No authentication: Vanilla DH is vulnerable to man-in-the-middle attacks. An attacker can intercept and replace \(A\) and \(B\) with their own values. Authentication (via digital signatures or certificates) is essential.
Confusing DH with encryption: DH establishes a shared secret — it doesn't encrypt messages directly. The shared secret is typically fed into a key derivation function (KDF) to produce symmetric encryption keys.

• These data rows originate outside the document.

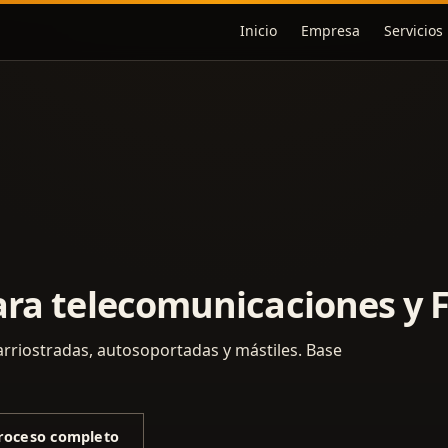
Inicio
Empresa
Servicios
para telecomunicaciones y 
 arriostradas, autosoportadas y mástiles. Base
roceso completo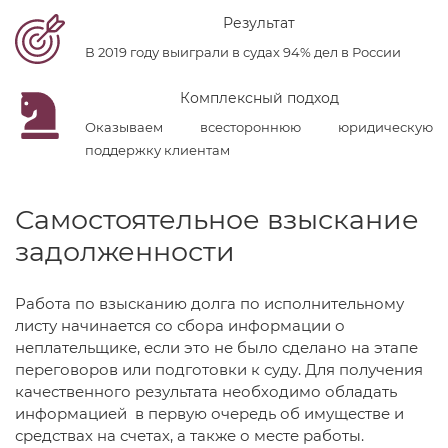
Результат
В 2019 году выиграли в судах 94% дел в России
Комплексный подход
Оказываем всестороннюю юридическую
поддержку клиентам
Самостоятельное взыскание
задолженности
Работа по взысканию долга по исполнительному
листу начинается со сбора информации о
неплательщике, если это не было сделано на этапе
переговоров или подготовки к суду. Для получения
качественного результата необходимо обладать
информацией в первую очередь об имуществе и
средствах на счетах, а также о месте работы.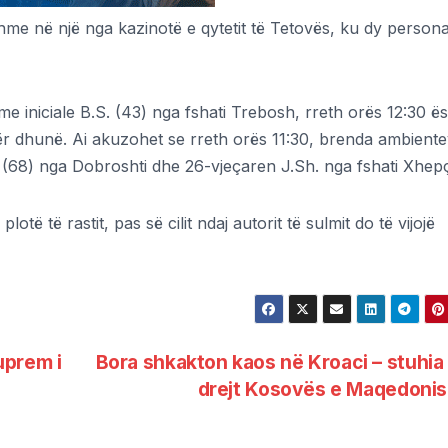
me në një nga kazinotë e qytetit të Tetovës, ku dy person
me iniciale B.S. (43) nga fshati Trebosh, rreth orës 12:30 ë
për dhunë. Ai akuzohet se rreth orës 11:30, brenda ambiente
. (68) nga Dobroshti dhe 26-vjeçaren J.Sh. nga fshati Xhepç
të të rastit, pas së cilit ndaj autorit të sulmit do të vijojë
suprem i
Bora shkakton kaos në Kroaci – stuhia
drejt Kosovës e Maqedoni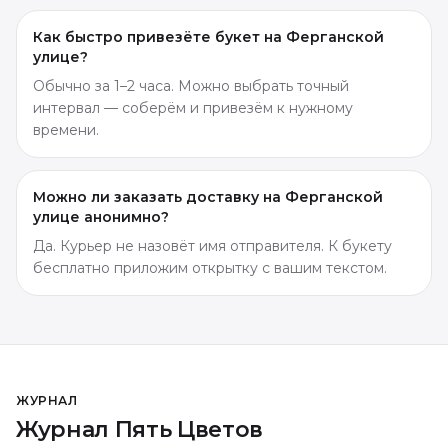
Как быстро привезёте букет на Ферганской
улице?
Обычно за 1–2 часа. Можно выбрать точный
интервал — соберём и привезём к нужному
времени.
Можно ли заказать доставку на Ферганской
улице анонимно?
Да. Курьер не назовёт имя отправителя. К букету
бесплатно приложим открытку с вашим текстом.
ЖУРНАЛ
Журнал Пять Цветов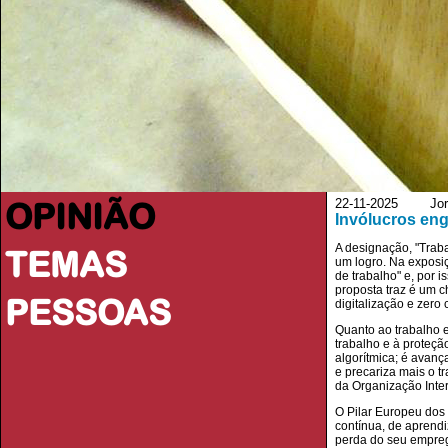
OPINIÃO
22-11-2025 Jorna
Invólucros eng
A designação, "Traba
TEMAS
um logro. Na exposiç
de trabalho" e, por i
proposta traz é um c
PESSOAS
digitalização e zero 
Quanto ao trabalho e
trabalho e à proteç
algorítmica; é avanç
e precariza mais o 
da Organização Inte
O Pilar Europeu dos D
contínua, de aprend
perda do seu emprego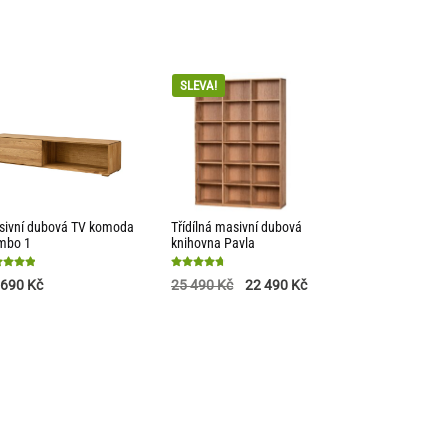
SLEVA!
sivní dubová TV komoda
Třídílná masivní dubová
mbo 1
knihovna Pavla
nocení
Hodnocení
 690
Kč
25 490
Kč
22 490
Kč
4.81
z 5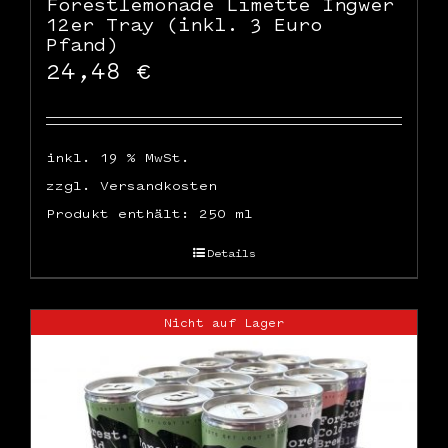
Forestlemonade Limette Ingwer
12er Tray (inkl. 3 Euro
Pfand)
24,48
€
inkl. 19 % MwSt.
zzgl.
Versandkosten
Produkt enthält: 250
ml
Details
Nicht auf Lager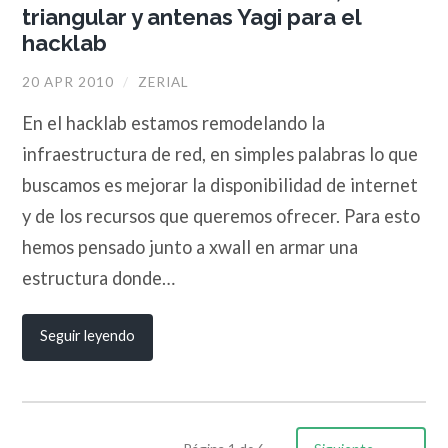
triangular y antenas Yagi para el
hacklab
20 APR 2010
/
ZERIAL
En el hacklab estamos remodelando la
infraestructura de red, en simples palabras lo que
buscamos es mejorar la disponibilidad de internet
y de los recursos que queremos ofrecer. Para esto
hemos pensado junto a xwall en armar una
estructura donde…
Seguir leyendo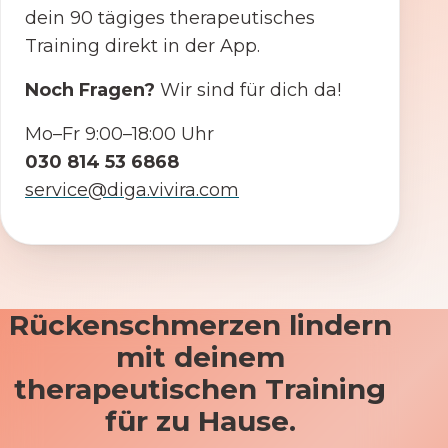
dein 90 tägiges therapeutisches
Training direkt in der App.
Noch Fragen?
Wir sind für dich da!
Mo–Fr 9:00–18:00 Uhr
030 814 53 6868
service@diga.vivira.com
Rückenschmerzen lindern
mit deinem
therapeutischen Training
für zu Hause.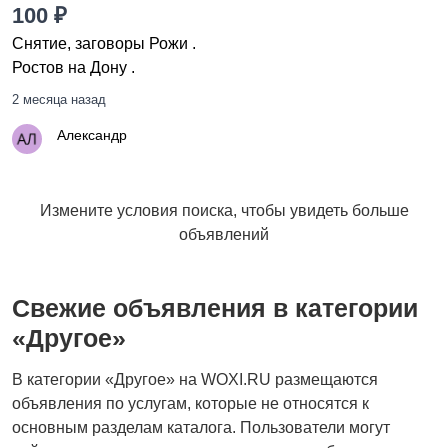
100 ₽
Снятие, заговоры Рожи .
Ростов на Дону .
2 месяца назад
Александр
Измените условия поиска, чтобы увидеть больше
объявлений
Свежие объявления в категории
«Другое»
В категории «Другое» на WOXI.RU размещаются
объявления по услугам, которые не относятся к
основным разделам каталога. Пользователи могут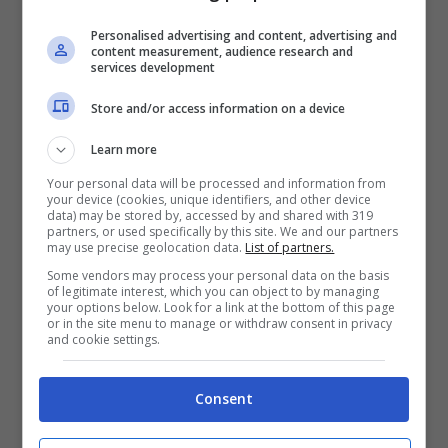
dice che crescerà la bambina anche se ha
Personalised advertising and content, advertising and
content measurement, audience research and
pochi soldi; in realtà è una cugina di Rasim
services development
Ljajić, il ministro del commercio e vice
Store and/or access information on a device
primo ministro della Serbia, ma dice che
Learn more
non ha parenti che possono
Your personal data will be processed and information from
aiutarla. “
Qualunque cosa succeda, se
your device (cookies, unique identifiers, and other device
data) may be stored by, accessed by and shared with 319
Serif rimane o se ne va, combatterò per
partners, or used specifically by this site. We and our partners
may use precise geolocation data.
List of partners.
allevare Alina nel modo migliore possibile
Some vendors may process your personal data on the basis
e metterla sulla retta via. Voglio vivere solo
of legitimate interest, which you can object to by managing
your options below. Look for a link at the bottom of this page
or in the site menu to manage or withdraw consent in privacy
per lei.
So che non sarà facile, ma credo
and cookie settings.
ancora che ci siano buone persone che
vogliono aiutarmi”.
Consent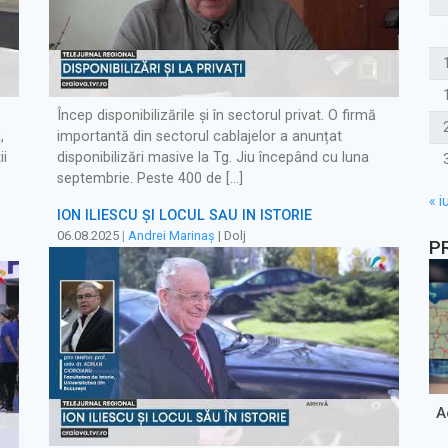
Încep disponibilizările și în sectorul privat. O firmă
,
importantă din sectorul cablajelor a anunțat
ii
disponibilizări masive la Tg. Jiu începând cu luna
septembrie. Peste 400 de […]
« iu
ION ILIESCU ȘI LOCUL SĂU ÎN ISTORIE
06.08.2025
|
Andrei Marinaș
| Dolj
P
A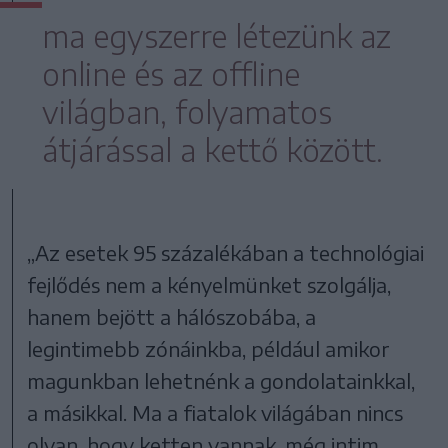
ma egyszerre létezünk az
online és az offline
világban, folyamatos
átjárással a kettő között.
„Az esetek 95 százalékában a technológiai
fejlődés nem a kényelmünket szolgálja,
hanem bejött a hálószobába, a
legintimebb zónáinkba, például amikor
magunkban lehetnénk a gondolatainkkal,
a másikkal. Ma a fiatalok világában nincs
olyan, hogy ketten vannak, még intim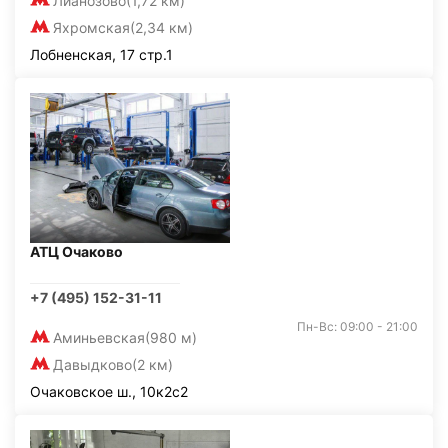
Лианозово
(1,72 км)
Яхромская
(2,34 км)
Лобненская, 17 стр.1
АТЦ Очаково
+7 (495) 152-31-11
Пн-Вс: 09:00 - 21:00
Аминьевская
(980 м)
Давыдково
(2 км)
Очаковское ш., 10к2с2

RSA — Public-key encryption based on factoring, inspired by DH
Elliptic Curve Cryptography — ECDH: the elliptic curve version of Diffie-Hellman

History¶

1874 — Jevons speculates about one-way functions in The Principles of Science
1974 — Malcolm Williamson at GCHQ invents the DH protocol (classified until 1997)
1976 — Diffie and Hellman publish "New Directions in Cryptography"
1977 — RSA is invented, realizing the public-key encryption that DH inspired
1990 — ElGamal encryption scheme extends DH to direct encryption
1999 — DH-based key exchange standardized in TLS
2014 — Logjam attack shows many servers used weak 512/1024-bit DH parameters
2015 — Diffie and Hellman receive the Turing Award
2018 — TLS 1.3 mandates ephemeral (EC)DH, removing static DH

References¶

Diffie, W., & Hellman, M. (1976). New Directions in Cryptography. IEEE Transactions on Information Theory, 22(6), 644–654.
Menezes, A., van Oorschot, P., & Vanstone, S. (1996). Handbook of Applied Cryptography. CRC Press.
Adrian, D., et al. (2015). Imperfect Forward Secrecy: How Diffie-Hellman Fails in Practice. Proceedings of the 22nd ACM Conference on Computer and Communications Security.
Williamson, M. J. (1974). Non-Secret Encryption Using a Finite Field. CESG Report (declassified 1997).